Records shown:
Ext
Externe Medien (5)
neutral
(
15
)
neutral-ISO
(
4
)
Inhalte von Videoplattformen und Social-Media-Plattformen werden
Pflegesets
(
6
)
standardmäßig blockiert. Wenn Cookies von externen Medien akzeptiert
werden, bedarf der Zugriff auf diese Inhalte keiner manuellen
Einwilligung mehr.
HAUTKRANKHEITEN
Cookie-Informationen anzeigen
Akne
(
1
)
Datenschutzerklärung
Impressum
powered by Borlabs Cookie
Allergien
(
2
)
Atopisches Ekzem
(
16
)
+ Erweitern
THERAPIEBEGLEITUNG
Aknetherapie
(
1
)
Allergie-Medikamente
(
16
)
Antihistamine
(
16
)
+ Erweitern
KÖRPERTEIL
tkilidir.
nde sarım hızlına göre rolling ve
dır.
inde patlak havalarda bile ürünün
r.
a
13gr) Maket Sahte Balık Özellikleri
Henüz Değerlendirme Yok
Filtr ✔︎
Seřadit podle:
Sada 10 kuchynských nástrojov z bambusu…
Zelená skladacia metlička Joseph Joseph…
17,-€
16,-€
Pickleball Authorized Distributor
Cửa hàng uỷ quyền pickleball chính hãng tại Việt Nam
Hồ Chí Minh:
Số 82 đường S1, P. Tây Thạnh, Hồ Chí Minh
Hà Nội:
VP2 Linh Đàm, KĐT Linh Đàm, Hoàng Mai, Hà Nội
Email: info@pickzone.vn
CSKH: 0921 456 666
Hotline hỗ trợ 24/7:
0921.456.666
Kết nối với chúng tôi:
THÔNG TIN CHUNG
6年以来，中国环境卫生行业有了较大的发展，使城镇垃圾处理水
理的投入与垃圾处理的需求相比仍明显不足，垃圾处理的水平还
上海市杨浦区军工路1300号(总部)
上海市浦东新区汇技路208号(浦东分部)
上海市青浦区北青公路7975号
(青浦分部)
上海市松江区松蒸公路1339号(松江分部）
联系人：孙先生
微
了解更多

What to work on: For the word "werden", go through the records and show each line that carries it.

Problem solution:
Inhalte von Videoplattformen und Social-Media-Plattformen werden
werden, bedarf der Zugriff auf diese Inhalte keiner manuellen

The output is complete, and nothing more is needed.